Our first port Fowey (pronounced Foy) was not exactly a long haul from Southampton. We arrived to a beautiful sunrise. 
And had to reverse into the harbour with tugs fore and aft guiding us past numerous small boats. Silver Whisper is much smaller than the Queens so can enter many more ports.

It is a lively port town with many little sail boats happy to get a closer look at us.

We walked into town and by coincidence Les and Carol were holidaying in the area so we decided to meet up at the church.

A lovely little township with great weather making meandering the order of the day so as to take in the sites. As we developed an appetite a Cornish pasty for lunch became a bit of a focus. However the bakers did not have tables. Fortunately one coffee shop saw the attraction of allowing us to eat outside pasties in their shop and benefitted from us purchasing coffee and deserts. Seeing Les and Carole twice in one trip was unexpected and a good way to finish our final day in England.

After a bit of a lumpy crossing of the South Irish Sea we arrived in Cobh (pronounced Cove) in Ireland. It is the second largest natural port in the world (Sydney of course being number one).

On this voyage we were once again treated to the fun of travelling with cousin Pam and Robin. Pam decided that with a number of sea days ahead some knitting wool and needles were appropriate so we headed off in a taxi to Cork. You could really eat well here with a wonderful array of foods in the English Market although some of our team were not that impressed with the offer of Tripe or Trotters.

The city is an attractive mixture of old and new. We wondered through to the cathedral and then the reason for Ireland’s green land became quite apparent as the heavens opened so we took a taxi and headed back to the ship.

No prizes for guessing our next port.

Guinness was to be the focus of the first half of the day as we walked through to the city centre via some well tended buildings.

Our second visit to the Guinness storehouse was just as enjoyable as our first (see 2010 blog) and there were a number of new exhibits. We were all taken by the film of Coopers making barrels.

And of course the reward of a pint when at the top bar with its wonderful views.

We retraced our steps through the town and passed Molie Malone whom Robin thought was selling melons rather than cockles and mussels.

The lamp standards caught Helen’s attention and looked good against the grey sky. (This is a colour photo!)
Helen and I visited Dublin castle which is quite a small building and courtyard with what appears to be more like administration buildings.

Inside, although the number of rooms was small they were quite beautiful. The State corridor with its up lights was stunning and included three statues from the late 17thC referred to as the Cloncurry marbles.

St Patrick’s hall would have been the place to be in 1897 when it was used for a dinner to celebrate Queen Victoria’s 60th year of reign.

As we cruised North our final European port was Belfast. A beautiful sunny day awaited.

Helen and I decided on a walk around the docks to the Titanic exhibition.
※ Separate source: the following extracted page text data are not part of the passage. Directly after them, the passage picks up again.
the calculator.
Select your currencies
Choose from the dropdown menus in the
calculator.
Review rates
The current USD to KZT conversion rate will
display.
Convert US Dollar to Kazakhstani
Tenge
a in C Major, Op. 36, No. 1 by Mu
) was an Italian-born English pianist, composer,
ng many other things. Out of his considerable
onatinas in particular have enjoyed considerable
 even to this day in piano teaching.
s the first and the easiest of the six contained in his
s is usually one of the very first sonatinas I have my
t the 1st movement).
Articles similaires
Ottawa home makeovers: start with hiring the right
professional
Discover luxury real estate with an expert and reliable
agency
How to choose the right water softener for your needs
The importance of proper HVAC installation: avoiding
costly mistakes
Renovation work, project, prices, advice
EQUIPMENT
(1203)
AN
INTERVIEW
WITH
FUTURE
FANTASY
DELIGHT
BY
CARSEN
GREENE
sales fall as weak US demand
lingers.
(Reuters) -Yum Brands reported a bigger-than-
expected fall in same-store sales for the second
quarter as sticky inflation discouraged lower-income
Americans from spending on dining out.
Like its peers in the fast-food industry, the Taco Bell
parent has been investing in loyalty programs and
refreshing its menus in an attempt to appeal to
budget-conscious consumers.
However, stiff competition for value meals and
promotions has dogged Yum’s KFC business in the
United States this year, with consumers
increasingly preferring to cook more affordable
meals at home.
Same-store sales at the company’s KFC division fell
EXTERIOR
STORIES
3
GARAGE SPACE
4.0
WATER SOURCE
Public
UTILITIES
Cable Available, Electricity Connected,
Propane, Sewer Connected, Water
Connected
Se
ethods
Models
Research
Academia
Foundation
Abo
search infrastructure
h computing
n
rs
Much of the docks area has been upgraded with new offices and streetscapes around the old Clarendon dry docks.

At the end of the docks is Belfast’s Millennium bridge – a somewhat more conventional structure to it’s London equivalent but still attractive.
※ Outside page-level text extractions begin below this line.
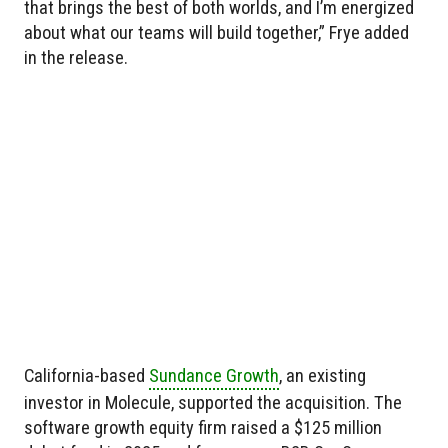
that brings the best of both worlds, and I’m energized
about what our teams will build together,” Frye added
in the release.
California-based
Sundance Growth
, an existing
investor in Molecule, supported the acquisition. The
software growth equity firm raised a $125 million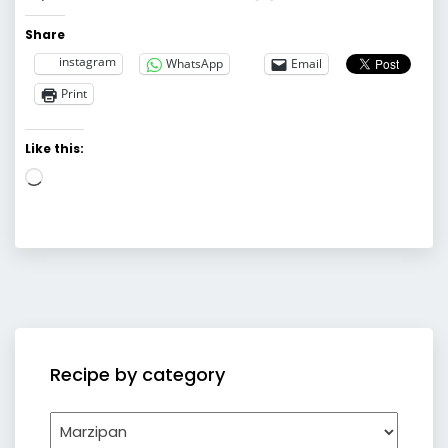
Share
instagram
WhatsApp
Email
Print
Like this:
Loading…
Recipe by category
Recipe
by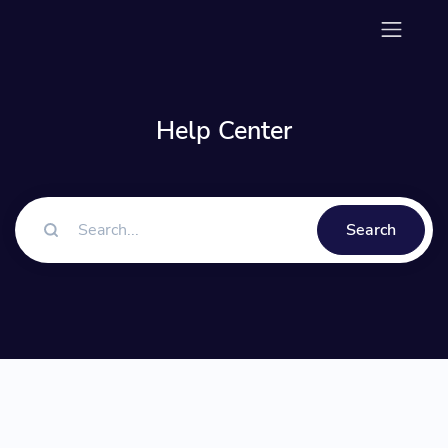
Help Center
Search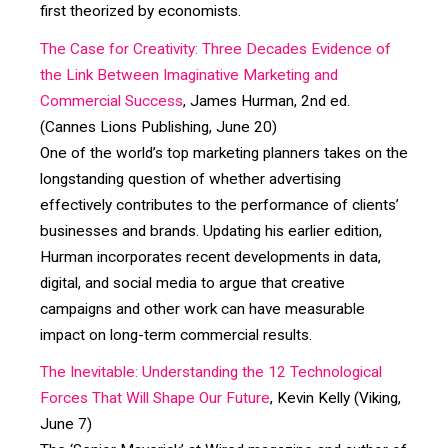
first theorized by economists.
The Case for Creativity: Three Decades Evidence of
the Link Between Imaginative Marketing and
Commercial Success
, James Hurman, 2nd ed.
(Cannes Lions Publishing, June 20)
One of the world’s top marketing planners takes on the
longstanding question of whether advertising
effectively contributes to the performance of clients’
businesses and brands. Updating his earlier edition,
Hurman incorporates recent developments in data,
digital, and social media to argue that creative
campaigns and other work can have measurable
impact on long-term commercial results.
The Inevitable: Understanding the 12 Technological
Forces That Will Shape Our Future
, Kevin Kelly (Viking,
June 7)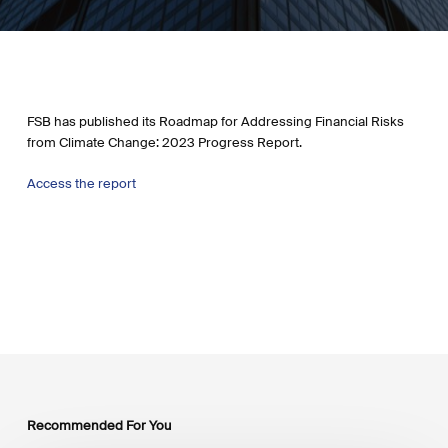
FSB has published its Roadmap for Addressing Financial Risks
from Climate Change: 2023 Progress Report.
Access the report
Recommended For You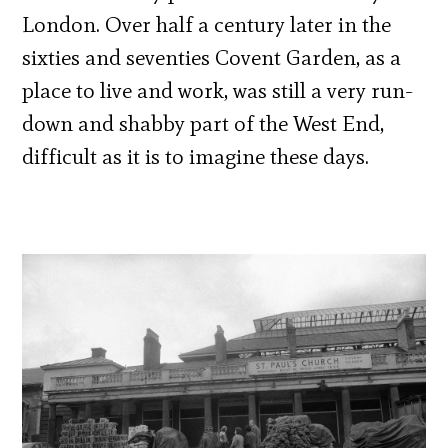
London. Over half a century later in the
sixties and seventies Covent Garden, as a
place to live and work, was still a very run-
down and shabby part of the West End,
difficult as it is to imagine these days.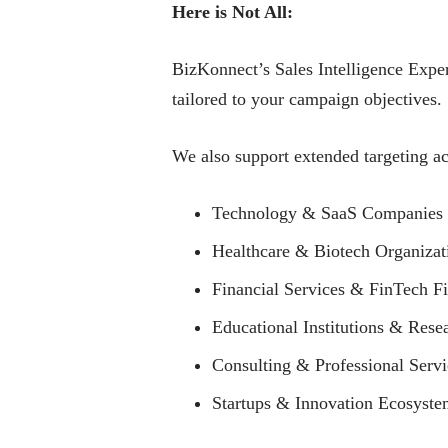
Here is Not All:
BizKonnect’s Sales Intelligence Exper
tailored to your campaign objectives.
We also support extended targeting ac
Technology & SaaS Companies
Healthcare & Biotech Organizat
Financial Services & FinTech F
Educational Institutions & Rese
Consulting & Professional Serv
Startups & Innovation Ecosyste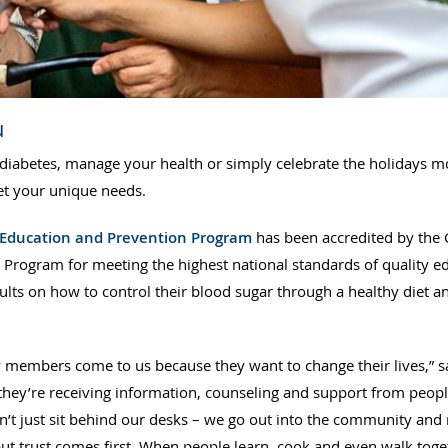
u
diabetes, manage your health or simply celebrate the holidays m
eet your unique needs.
 Education and Prevention Program
has been accredited by the 
 Program for meeting the highest national standards of quality ed
lts on how to control their blood sugar through a healthy diet a
 members come to us because they want to change their lives,” 
they’re receiving information, counseling and support from peopl
on’t just sit behind our desks – we go out into the community an
ut trust comes first. When people learn, cook and even walk toge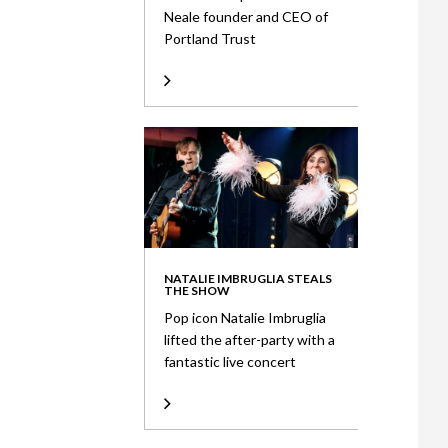
Neale founder and CEO of
Portland Trust
NATALIE IMBRUGLIA STEALS
THE SHOW
Pop icon Natalie Imbruglia
lifted the after-party with a
fantastic live concert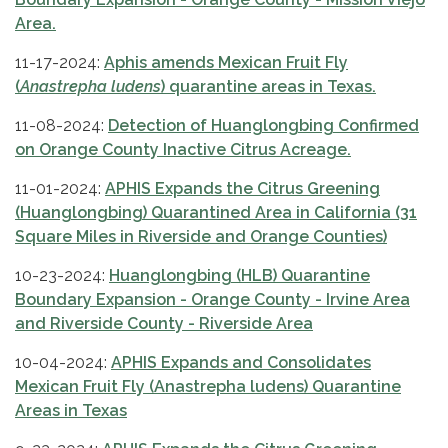
Area.
11-17-2024:
Aphis amends Mexican Fruit Fly
(
Anastrepha ludens
) quarantine areas in Texas.
11-08-2024:
Detecti
on of Huanglongbing Confirmed
on Orange County Inactive Citrus Acreage.
11-01-2024:
APHIS Expands the Citrus Greening
(Huanglongbing) Quarantined Area in California
(31
Square Miles in Riverside and Orange Counties)
10-23-2024:
Huanglongbing (HLB) Quarantine
Boundary Expansion - Orange County - Irvine Area
and Riverside County - Riverside Area
10-04-2024:
APHIS Expands and Consolidates
Mexican Fruit Fly (Anastrepha ludens) Quarantine
Areas in Texas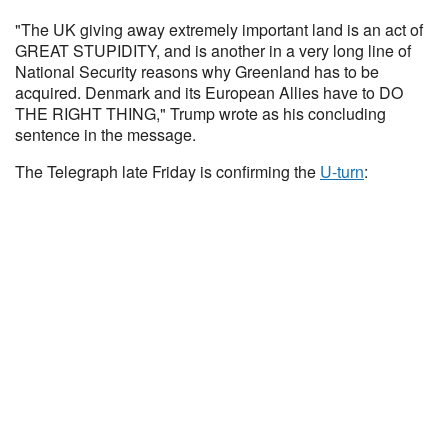
"The UK giving away extremely important land is an act of
GREAT STUPIDITY, and is another in a very long line of
National Security reasons why Greenland has to be
acquired. Denmark and its European Allies have to DO
THE RIGHT THING," Trump wrote as his concluding
sentence in the message.
The Telegraph late Friday is confirming the
U-turn
:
As we approached what looked like a Guggenheim inspired building housing the Titanic exhibition we passed the Halitone docks where Nomadic (one of two tenders built for Titanic) could be visited. The two passenger bridges were to accommodate First and Second class travellers.

Nomadic was built in 4 months and commissioned in 1911. She survived two world wars and had almost 100 years of active service. We spent over an hour wandering about her decks and looking at the various displays.

One of which was her use as a tender in Cherbourg serving amongst others Queen Mary in the ‘50s. I suspect without knowing it at the time that I would have seen her alongside when we sailed back to England in 1958. Here is a picture of a picture of Nomadic alongside Queen Mary.

Titanic and thousands of other ships were built by the Harland and Wolff shipyard. Although shipbuilding is no longer a major industry the yard is still operating and is currently focussed on the construction of wind turbines which were dockside awaiting shipping.

At the end of the day we strolled into the city centre to purchase blueberries and caught the shuttle bus back to the ship outside the City Hall. So farewell to Europe and off to Iceland.